======== Supplied data ========

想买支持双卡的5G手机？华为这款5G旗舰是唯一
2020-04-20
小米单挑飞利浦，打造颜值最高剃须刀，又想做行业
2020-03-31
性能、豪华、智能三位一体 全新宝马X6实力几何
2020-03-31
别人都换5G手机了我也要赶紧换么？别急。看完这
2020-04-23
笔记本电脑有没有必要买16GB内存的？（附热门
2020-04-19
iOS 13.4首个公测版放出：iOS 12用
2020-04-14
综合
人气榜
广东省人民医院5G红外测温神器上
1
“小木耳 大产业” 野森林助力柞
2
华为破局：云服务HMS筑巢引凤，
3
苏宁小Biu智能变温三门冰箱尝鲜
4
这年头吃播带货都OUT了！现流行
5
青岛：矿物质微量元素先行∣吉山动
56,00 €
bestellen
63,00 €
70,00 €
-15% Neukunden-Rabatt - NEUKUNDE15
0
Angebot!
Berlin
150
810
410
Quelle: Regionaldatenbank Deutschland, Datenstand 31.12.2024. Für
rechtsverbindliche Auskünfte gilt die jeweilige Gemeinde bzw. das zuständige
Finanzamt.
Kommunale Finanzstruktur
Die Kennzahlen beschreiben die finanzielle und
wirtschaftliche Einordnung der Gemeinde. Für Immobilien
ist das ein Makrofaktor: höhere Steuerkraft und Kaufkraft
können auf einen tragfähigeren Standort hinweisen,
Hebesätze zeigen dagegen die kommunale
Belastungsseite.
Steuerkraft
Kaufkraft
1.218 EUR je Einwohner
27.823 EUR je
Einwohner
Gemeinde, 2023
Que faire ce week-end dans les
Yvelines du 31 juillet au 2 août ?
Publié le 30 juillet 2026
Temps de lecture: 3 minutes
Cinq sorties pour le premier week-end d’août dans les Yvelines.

========

*Prompt*
Reproduce only the lines above, starting at the line with "苏宁小Biu智能变温三门冰箱尝鲜" and ending at the line with "Die Kennzahlen beschreiben", exactly as written.

*Task solution*
苏宁小Biu智能变温三门冰箱尝鲜
4
这年头吃播带货都OUT了！现流行
5
青岛：矿物质微量元素先行∣吉山动
56,00 €
bestellen
63,00 €
70,00 €
-15% Neukunden-Rabatt - NEUKUNDE15
0
Angebot!
Berlin
150
810
410
Quelle: Regionaldatenbank Deutschland, Datenstand 31.12.2024. Für
rechtsverbindliche Auskünfte gilt die jeweilige Gemeinde bzw. das zuständige
Finanzamt.
Kommunale Finanzstruktur
Die Kennzahlen beschreiben die finanzielle und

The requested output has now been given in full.